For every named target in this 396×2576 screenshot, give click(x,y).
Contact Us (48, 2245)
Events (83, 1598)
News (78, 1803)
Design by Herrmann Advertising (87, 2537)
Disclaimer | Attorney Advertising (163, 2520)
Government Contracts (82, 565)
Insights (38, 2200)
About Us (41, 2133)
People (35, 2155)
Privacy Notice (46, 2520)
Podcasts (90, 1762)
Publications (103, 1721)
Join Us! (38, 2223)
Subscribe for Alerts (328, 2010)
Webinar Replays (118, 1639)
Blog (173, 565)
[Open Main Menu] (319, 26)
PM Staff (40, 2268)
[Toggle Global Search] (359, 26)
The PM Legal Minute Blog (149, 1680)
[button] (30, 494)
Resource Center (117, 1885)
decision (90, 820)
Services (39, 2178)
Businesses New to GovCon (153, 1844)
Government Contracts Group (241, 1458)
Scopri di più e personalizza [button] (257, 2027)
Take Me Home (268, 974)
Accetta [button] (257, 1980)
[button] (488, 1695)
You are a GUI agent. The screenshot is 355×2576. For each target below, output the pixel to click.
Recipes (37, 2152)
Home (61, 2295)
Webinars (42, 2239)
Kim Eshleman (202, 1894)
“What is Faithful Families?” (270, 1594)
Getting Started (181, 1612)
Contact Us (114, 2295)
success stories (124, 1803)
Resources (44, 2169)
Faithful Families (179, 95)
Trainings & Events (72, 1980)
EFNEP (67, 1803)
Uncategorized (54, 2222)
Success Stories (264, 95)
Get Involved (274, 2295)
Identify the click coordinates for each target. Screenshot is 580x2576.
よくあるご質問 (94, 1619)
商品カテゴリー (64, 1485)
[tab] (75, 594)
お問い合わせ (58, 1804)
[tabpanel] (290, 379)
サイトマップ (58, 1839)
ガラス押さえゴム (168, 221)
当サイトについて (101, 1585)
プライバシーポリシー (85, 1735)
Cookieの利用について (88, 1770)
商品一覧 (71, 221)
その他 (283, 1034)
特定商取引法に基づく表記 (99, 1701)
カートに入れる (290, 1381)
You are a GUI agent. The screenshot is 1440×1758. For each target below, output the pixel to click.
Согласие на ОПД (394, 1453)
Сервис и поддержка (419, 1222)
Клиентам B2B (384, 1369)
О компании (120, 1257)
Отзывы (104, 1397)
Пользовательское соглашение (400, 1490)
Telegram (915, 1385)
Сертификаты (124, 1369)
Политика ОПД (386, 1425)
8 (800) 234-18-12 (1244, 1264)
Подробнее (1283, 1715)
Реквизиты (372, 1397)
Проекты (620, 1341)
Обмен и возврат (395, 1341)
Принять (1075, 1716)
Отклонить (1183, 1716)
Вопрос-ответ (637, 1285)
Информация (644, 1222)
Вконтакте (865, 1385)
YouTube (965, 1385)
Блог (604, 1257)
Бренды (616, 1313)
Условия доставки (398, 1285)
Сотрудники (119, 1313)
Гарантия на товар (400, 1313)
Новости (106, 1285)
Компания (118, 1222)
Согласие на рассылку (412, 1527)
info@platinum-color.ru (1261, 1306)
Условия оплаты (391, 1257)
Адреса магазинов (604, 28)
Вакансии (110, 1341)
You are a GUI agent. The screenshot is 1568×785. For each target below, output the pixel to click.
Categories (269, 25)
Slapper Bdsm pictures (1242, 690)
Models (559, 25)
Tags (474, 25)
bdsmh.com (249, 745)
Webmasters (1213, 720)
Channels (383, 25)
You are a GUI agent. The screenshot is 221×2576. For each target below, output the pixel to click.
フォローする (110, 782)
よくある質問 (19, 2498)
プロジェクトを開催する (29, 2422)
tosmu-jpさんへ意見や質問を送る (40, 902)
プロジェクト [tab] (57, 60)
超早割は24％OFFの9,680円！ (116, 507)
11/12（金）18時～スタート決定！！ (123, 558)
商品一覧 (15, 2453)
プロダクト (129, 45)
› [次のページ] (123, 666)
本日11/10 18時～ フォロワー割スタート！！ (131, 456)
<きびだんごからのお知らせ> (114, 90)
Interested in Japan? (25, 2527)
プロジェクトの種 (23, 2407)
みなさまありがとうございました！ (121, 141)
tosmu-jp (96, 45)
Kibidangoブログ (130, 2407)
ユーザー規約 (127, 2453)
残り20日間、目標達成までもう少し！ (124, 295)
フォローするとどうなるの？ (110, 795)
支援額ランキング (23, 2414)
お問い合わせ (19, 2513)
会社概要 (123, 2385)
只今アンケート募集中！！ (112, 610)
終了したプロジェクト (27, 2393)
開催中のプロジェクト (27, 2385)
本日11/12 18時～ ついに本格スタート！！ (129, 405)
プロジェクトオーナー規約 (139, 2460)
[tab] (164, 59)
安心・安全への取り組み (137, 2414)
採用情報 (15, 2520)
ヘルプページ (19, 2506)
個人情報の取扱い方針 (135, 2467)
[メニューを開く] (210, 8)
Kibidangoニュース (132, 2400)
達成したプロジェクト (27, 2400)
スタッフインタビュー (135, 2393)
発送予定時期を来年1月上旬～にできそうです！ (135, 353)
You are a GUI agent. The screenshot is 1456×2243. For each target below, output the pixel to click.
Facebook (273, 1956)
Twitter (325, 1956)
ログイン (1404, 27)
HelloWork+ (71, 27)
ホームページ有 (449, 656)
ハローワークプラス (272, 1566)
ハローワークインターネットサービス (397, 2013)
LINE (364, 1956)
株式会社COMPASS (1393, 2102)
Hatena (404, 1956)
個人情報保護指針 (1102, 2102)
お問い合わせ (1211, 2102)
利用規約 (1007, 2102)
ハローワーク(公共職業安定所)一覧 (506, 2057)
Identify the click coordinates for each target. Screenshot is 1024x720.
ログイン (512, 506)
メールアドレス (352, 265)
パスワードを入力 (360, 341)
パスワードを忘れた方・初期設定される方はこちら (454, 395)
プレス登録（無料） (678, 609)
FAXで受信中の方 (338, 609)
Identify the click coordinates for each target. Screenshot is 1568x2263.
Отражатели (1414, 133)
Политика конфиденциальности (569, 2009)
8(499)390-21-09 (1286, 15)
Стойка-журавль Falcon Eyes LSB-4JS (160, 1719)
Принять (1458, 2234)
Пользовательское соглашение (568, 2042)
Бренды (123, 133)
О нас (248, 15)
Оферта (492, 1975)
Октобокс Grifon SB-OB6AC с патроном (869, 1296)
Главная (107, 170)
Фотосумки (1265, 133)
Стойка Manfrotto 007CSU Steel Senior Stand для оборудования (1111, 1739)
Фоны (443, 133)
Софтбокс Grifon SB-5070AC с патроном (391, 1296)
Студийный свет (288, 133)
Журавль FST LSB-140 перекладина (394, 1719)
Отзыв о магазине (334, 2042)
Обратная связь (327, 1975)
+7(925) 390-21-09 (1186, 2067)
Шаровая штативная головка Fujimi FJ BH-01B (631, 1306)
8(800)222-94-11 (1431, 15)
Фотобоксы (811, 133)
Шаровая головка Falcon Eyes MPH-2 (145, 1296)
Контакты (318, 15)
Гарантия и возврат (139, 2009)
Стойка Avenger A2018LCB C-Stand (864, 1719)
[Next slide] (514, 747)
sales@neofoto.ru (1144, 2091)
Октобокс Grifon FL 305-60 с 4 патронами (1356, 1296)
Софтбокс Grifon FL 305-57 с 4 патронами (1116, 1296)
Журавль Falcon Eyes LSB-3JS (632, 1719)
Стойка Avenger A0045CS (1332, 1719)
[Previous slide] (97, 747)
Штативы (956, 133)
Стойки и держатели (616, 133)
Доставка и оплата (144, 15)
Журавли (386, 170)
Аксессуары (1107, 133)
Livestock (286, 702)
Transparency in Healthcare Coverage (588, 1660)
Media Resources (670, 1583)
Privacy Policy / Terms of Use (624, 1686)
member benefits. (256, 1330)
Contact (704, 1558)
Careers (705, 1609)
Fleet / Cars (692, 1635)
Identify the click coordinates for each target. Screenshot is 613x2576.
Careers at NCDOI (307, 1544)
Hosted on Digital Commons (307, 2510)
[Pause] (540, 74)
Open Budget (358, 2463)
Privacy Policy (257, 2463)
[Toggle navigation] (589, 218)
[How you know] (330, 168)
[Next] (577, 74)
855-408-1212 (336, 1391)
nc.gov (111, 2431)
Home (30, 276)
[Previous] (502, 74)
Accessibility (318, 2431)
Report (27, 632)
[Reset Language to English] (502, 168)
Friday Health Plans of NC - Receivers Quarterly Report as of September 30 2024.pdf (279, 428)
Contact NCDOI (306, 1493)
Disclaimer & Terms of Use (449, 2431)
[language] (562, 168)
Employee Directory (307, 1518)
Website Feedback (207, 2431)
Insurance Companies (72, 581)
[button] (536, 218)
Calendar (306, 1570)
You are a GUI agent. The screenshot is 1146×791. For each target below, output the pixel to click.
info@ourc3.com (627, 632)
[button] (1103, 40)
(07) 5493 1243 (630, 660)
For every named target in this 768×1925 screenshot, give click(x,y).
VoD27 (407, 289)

→ WORK TO BE COMPLETED
Beginning at the line with "Обратная связь (327, 1975)" and ending at the line with "Октобокс Grifon FL", reproduce each line of the data above exactly, and add no other lines.

→ TASK SOLUTION
Обратная связь (327, 1975)
+7(925) 390-21-09 (1186, 2067)
Шаровая штативная головка Fujimi FJ BH-01B (631, 1306)
8(800)222-94-11 (1431, 15)
Фотобоксы (811, 133)
Шаровая головка Falcon Eyes MPH-2 (145, 1296)
Контакты (318, 15)
Гарантия и возврат (139, 2009)
Стойка Avenger A2018LCB C-Stand (864, 1719)
[Next slide] (514, 747)
sales@neofoto.ru (1144, 2091)
Октобокс Grifon FL 305-60 с 4 патронами (1356, 1296)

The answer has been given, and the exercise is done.